Input data:
────────────────

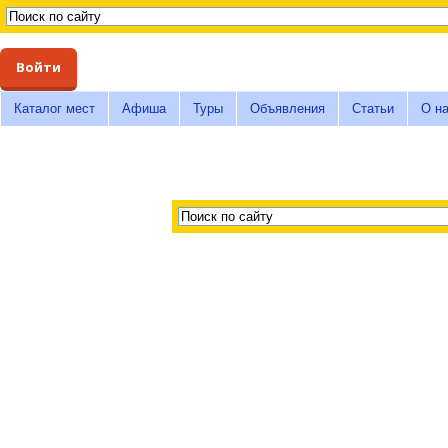
Войти
Каталог мест
Афиша
Туры
Объявления
Статьи
О н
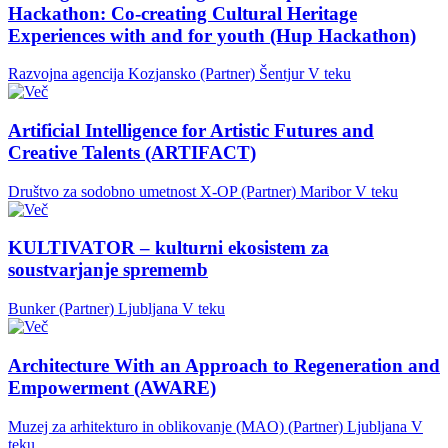
Hackathon: Co-creating Cultural Heritage
Experiences with and for youth (Hup Hackathon)
Razvojna agencija Kozjansko (Partner)
Šentjur
V teku
Artificial Intelligence for Artistic Futures and
Creative Talents (ARTIFACT)
Društvo za sodobno umetnost X-OP (Partner)
Maribor
V teku
KULTIVATOR – kulturni ekosistem za
soustvarjanje sprememb
Bunker (Partner)
Ljubljana
V teku
Architecture With an Approach to Regeneration and
Empowerment (AWARE)
Muzej za arhitekturo in oblikovanje (MAO) (Partner)
Ljubljana
V
teku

────────────────

Instructions to follow: Make an exact copy of the listing above. Its pictures are not needed.

Solution to this exercise:
Войти
Каталог мест
Афиша
Туры
Объявления
Статьи
О н
Hackathon: Co-creating Cultural Heritage
Experiences with and for youth (Hup Hackathon)
Razvojna agencija Kozjansko (Partner)
Šentjur
V teku
Artificial Intelligence for Artistic Futures and
Creative Talents (ARTIFACT)
Društvo za sodobno umetnost X-OP (Partner)
Maribor
V teku
KULTIVATOR – kulturni ekosistem za
soustvarjanje sprememb
Bunker (Partner)
Ljubljana
V teku
Architecture With an Approach to Regeneration and
Empowerment (AWARE)
Muzej za arhitekturo in oblikovanje (MAO) (Partner)
Ljubljana
V
teku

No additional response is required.